INFORMATION section start

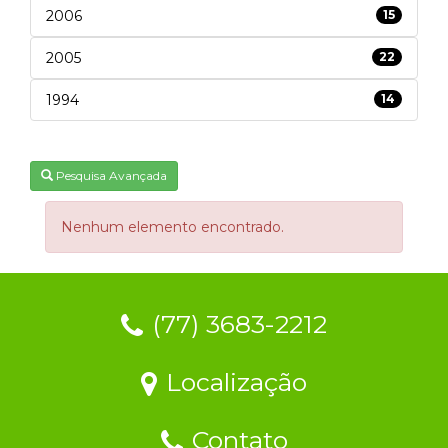
2006
15
2005
22
1994
14
Pesquisa Avançada
Nenhum elemento encontrado.
(77) 3683-2212
Localização
Contato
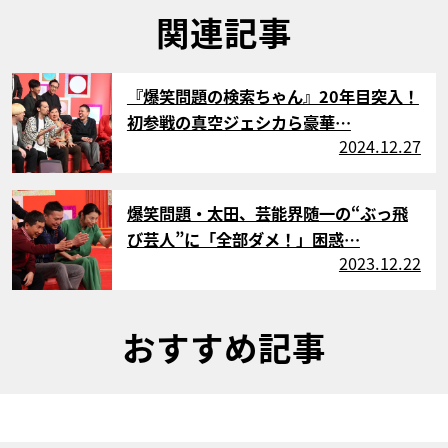
関連記事
サムネイル
『爆笑問題の検索ちゃん』20年目突入！
初参戦の真空ジェシカら豪華…
2024.12.27
サムネイル
爆笑問題・太田、芸能界随一の“ぶっ飛
び芸人”に「全部ダメ！」困惑…
2023.12.22
おすすめ記事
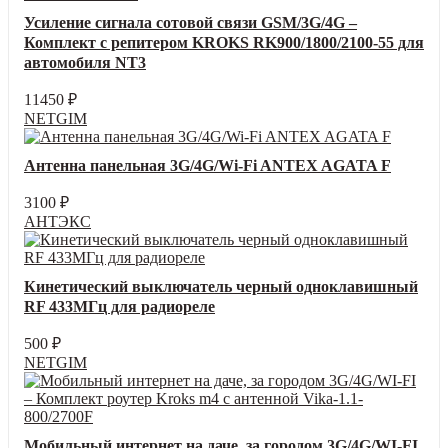
Усиление сигнала сотовой связи GSM/3G/4G –
Комплект с репитером KROKS RK900/1800/2100-55 для
автомобиля NT3
11450
₽
NETGIM
Антенна панельная 3G/4G/Wi-Fi ANTEX AGATA F
3100
₽
АНТЭКС
Кинетический выключатель черный одноклавишный
RF 433МГц для радиореле
500
₽
NETGIM
Мобильный интернет на даче, за городом 3G/4G/WI-FI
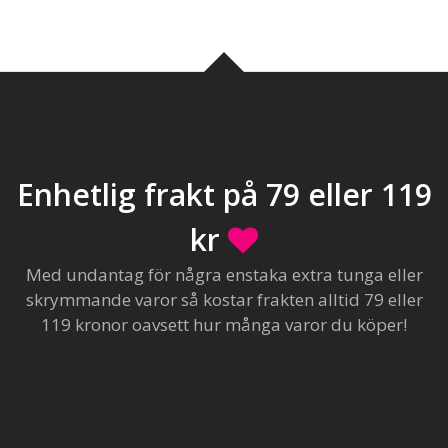
Enhetlig frakt på 79 eller 119
kr
Med undantag för några enstaka extra tunga eller
skrymmande varor så kostar frakten alltid 79 eller
119 kronor oavsett hur många varor du köper!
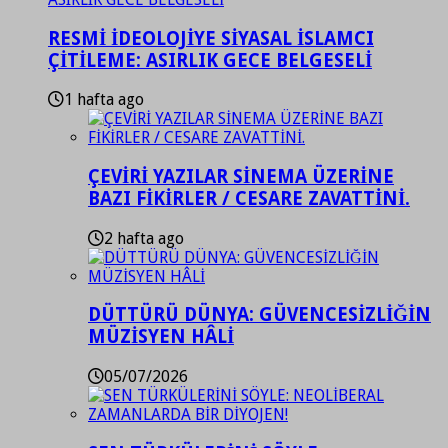
RESMİ İDEOLOJİYE SİYASAL İSLAMCI
ÇİTİLEME: ASIRLIK GECE BELGESELİ
1 hafta ago
ÇEVİRİ YAZILAR SİNEMA ÜZERİNE
BAZI FİKİRLER / CESARE ZAVATTİNİ.
2 hafta ago
DÜTTÜRÜ DÜNYA: GÜVENCESİZLİĞİN
MÜZİSYEN HÂLİ
05/07/2026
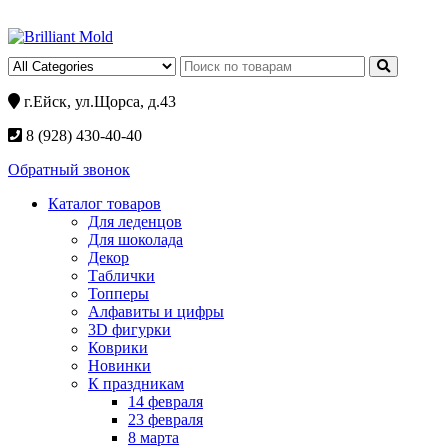
г.Ейск, ул.Щорса, д.43
8 (928) 430-40-40
Обратный звонок
Каталог товаров
Для леденцов
Для шоколада
Декор
Таблички
Топперы
Алфавиты и цифры
3D фигурки
Коврики
Новинки
К праздникам
14 февраля
23 февраля
8 марта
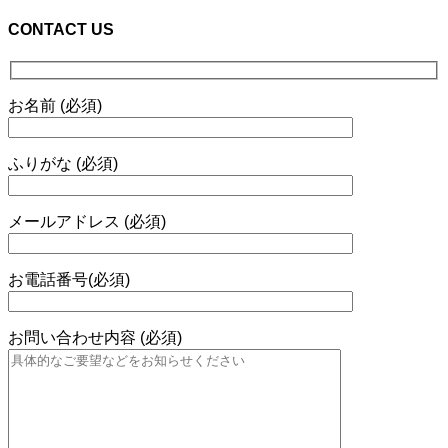
CONTACT US
お名前 (必須)
ふりがな (必須)
メールアドレス (必須)
お電話番号(必須)
お問い合わせ内容 (必須)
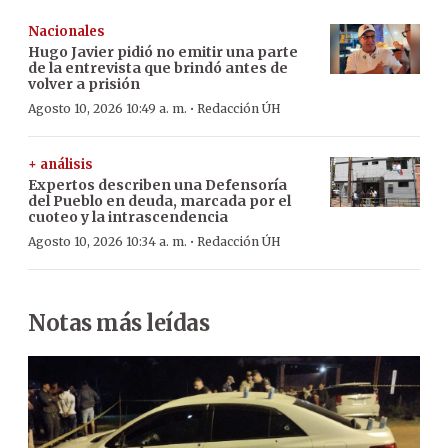
Nacionales
Hugo Javier pidió no emitir una parte
de la entrevista que brindó antes de
volver a prisión
·
Agosto 10, 2026 10:49 a. m.
Redacción ÚH
+ análisis
Expertos describen una Defensoría
del Pueblo en deuda, marcada por el
cuoteo y la intrascendencia
·
Agosto 10, 2026 10:34 a. m.
Redacción ÚH
Notas más leídas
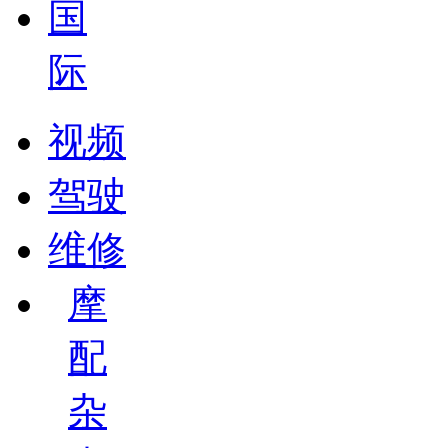
国
际
视频
驾驶
维修
摩
配
杂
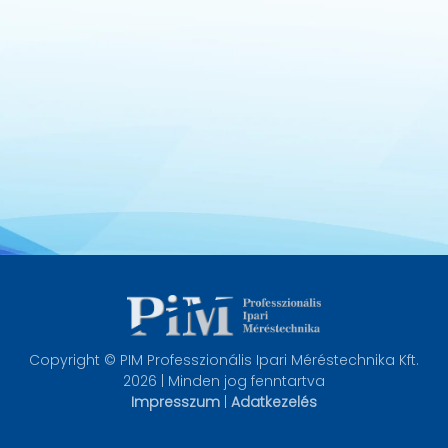
s specifikáció (angol)
mm/s
z
m/s²
mm
 kN
2 mm
500 Hz
 Hz
m
Copyright © PIM Professzionális Ipari Méréstechnika Kft.
m
2026 | Minden jog fenntartva
Impresszum
|
Adatkezelés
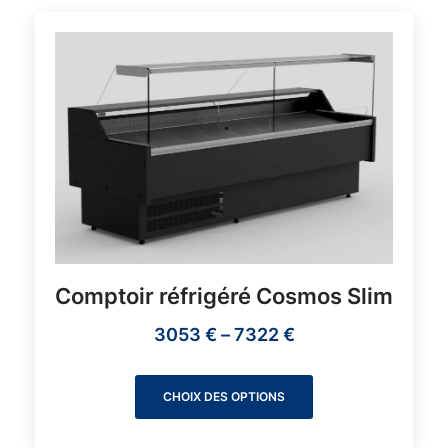
Comptoir réfrigéré Cosmos Slim
3053
€
–
7322
€
CHOIX DES OPTIONS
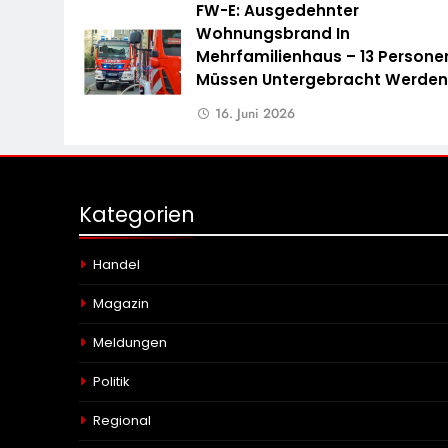
FW-E: Ausgedehnter
Wohnungsbrand In
Mehrfamilienhaus – 13 Persone
Müssen Untergebracht Werde
16. Juni 2026
Kategorien
Handel
Magazin
Meldungen
Politik
Regional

INFORMATION section end

__TRY IT__: What do the entries above read from the line containing "Localização" through the line containing "Кинетический выключатель черный одноклавишный"? Output those lines exactly, both ends included, with the pictures left out.

__SOLUTION TO THIS TASK__:
Localização
Contato
関連記事
サムネイル
『爆笑問題の検索ちゃん』20年目突入！
初参戦の真空ジェシカら豪華…
2024.12.27
サムネイル
爆笑問題・太田、芸能界随一の“ぶっ飛
び芸人”に「全部ダメ！」困惑…
2023.12.22
おすすめ記事
Усиление сигнала сотовой связи GSM/3G/4G –
Комплект с репитером KROKS RK900/1800/2100-55 для
автомобиля NT3
11450
₽
NETGIM
Антенна панельная 3G/4G/Wi-Fi ANTEX AGATA F
3100
₽
АНТЭКС
Кинетический выключатель черный одноклавишный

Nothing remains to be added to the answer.